**Instructions for the task:**
Give the data below again exactly as written, but without the pictures.

**Available data:**

==*==

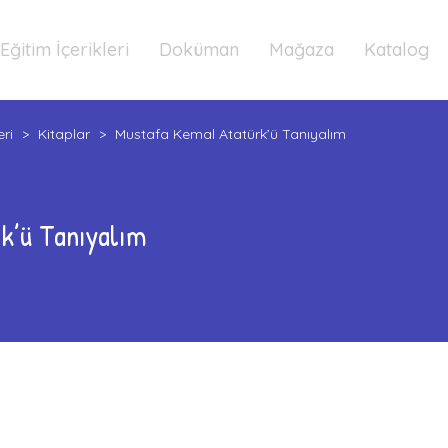
Eğitim İçerikleri
Doküman
Mağaza
Katalog
eri
>
Kitaplar
>
Mustafa Kemal Atatürk’ü Tanıyalım
k’ü Tanıyalım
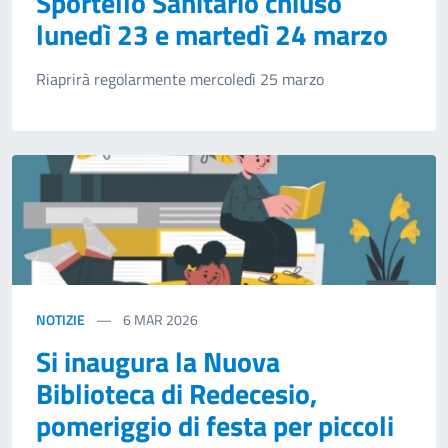
Sportello Sanitario chiuso
lunedì 23 e martedì 24 marzo
Riaprirà regolarmente mercoledì 25 marzo
NOTIZIE
6
MAR 2026
Si inaugura la Nuova
Biblioteca di Redecesio,
pomeriggio di festa per piccoli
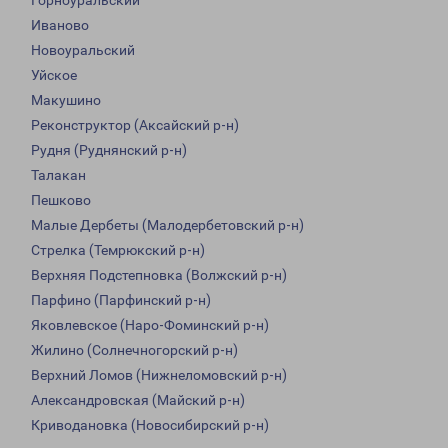
Горноуральский
Иваново
Новоуральский
Уйское
Макушино
Реконструктор (Аксайский р-н)
Рудня (Руднянский р-н)
Талакан
Пешково
Малые Дербеты (Малодербетовский р-н)
Стрелка (Темрюкский р-н)
Верхняя Подстепновка (Волжский р-н)
Парфино (Парфинский р-н)
Яковлевское (Наро-Фоминский р-н)
Жилино (Солнечногорский р-н)
Верхний Ломов (Нижнеломовский р-н)
Александровская (Майский р-н)
Криводановка (Новосибирский р-н)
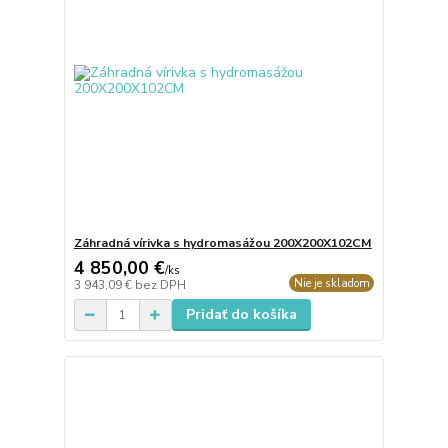
Záhradná vírivka s hydromasážou 200X200X102CM
4 850,00 €
/
ks
Nie je skladom
3 943,09 €
bez DPH
Pridať do košíka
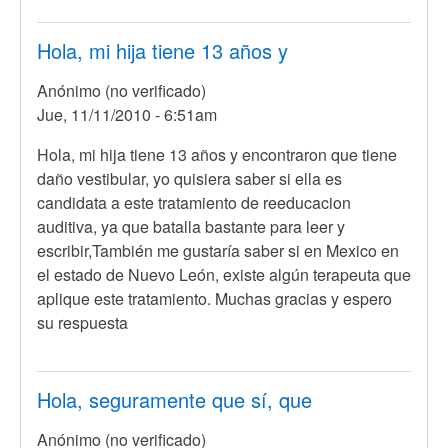
Hola, mi hija tiene 13 años y
Anónimo (no verificado)
Jue, 11/11/2010 - 6:51am
Hola, mi hija tiene 13 años y encontraron que tiene
daño vestibular, yo quisiera saber si ella es
candidata a este tratamiento de reeducacion
auditiva, ya que batalla bastante para leer y
escribir,También me gustaría saber si en Mexico en
el estado de Nuevo León, existe algún terapeuta que
aplique este tratamiento. Muchas gracias y espero
su respuesta
Hola, seguramente que sí, que
Anónimo (no verificado)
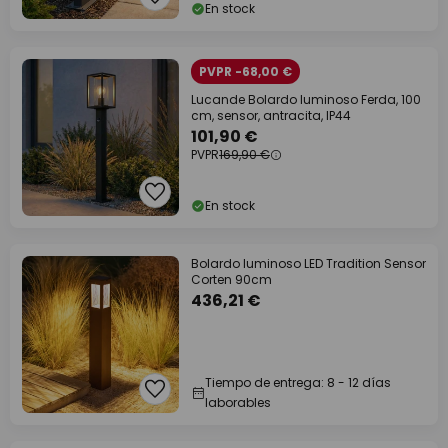
En stock
PVPR -68,00 €
Lucande Bolardo luminoso Ferda, 100
cm, sensor, antracita, IP44
101,90 €
PVPR
169,90 €
En stock
Bolardo luminoso LED Tradition Sensor
Corten 90cm
436,21 €
Tiempo de entrega: 8 - 12 días
laborables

==*==

**Solution for this exercise:**
Eğitim İçerikleri
Doküman
Mağaza
Katalog
eri
>
Kitaplar
>
Mustafa Kemal Atatürk’ü Tanıyalım
k’ü Tanıyalım
Sportello Sanitario chiuso
lunedì 23 e martedì 24 marzo
Riaprirà regolarmente mercoledì 25 marzo
NOTIZIE
6
MAR 2026
Si inaugura la Nuova
Biblioteca di Redecesio,
pomeriggio di festa per piccoli
Горноуральский
Иваново
Новоуральский
Уйское
Макушино
Реконструктор (Аксайский р-н)
Рудня (Руднянский р-н)
Талакан
Пешково
Малые Дербеты (Малодербетовский р-н)
Стрелка (Темрюкский р-н)
Верхняя Подстепновка (Волжский р-н)
Парфино (Парфинский р-н)
Яковлевское (Наро-Фоминский р-н)
Жилино (Солнечногорский р-н)
Верхний Ломов (Нижнеломовский р-н)
Александровская (Майский р-н)
Криводановка (Новосибирский р-н)
Záhradná vírivka s hydromasážou 200X200X102CM
4 850,00 €
/
ks
Nie je skladom
3 943,09 €
bez DPH
Pridať do košíka
Hola, mi hija tiene 13 años y
Anónimo (no verificado)
Jue, 11/11/2010 - 6:51am
Hola, mi hija tiene 13 años y encontraron que tiene
daño vestibular, yo quisiera saber si ella es
candidata a este tratamiento de reeducacion
auditiva, ya que batalla bastante para leer y
escribir,También me gustaría saber si en Mexico en
el estado de Nuevo León, existe algún terapeuta que
aplique este tratamiento. Muchas gracias y espero
su respuesta
Hola, seguramente que sí, que
Anónimo (no verificado)
En stock
PVPR -68,00 €
Lucande Bolardo luminoso Ferda, 100
cm, sensor, antracita, IP44
101,90 €
PVPR
169,90 €
En stock
Bolardo luminoso LED Tradition Sensor
Corten 90cm
436,21 €
Tiempo de entrega: 8 - 12 días
laborables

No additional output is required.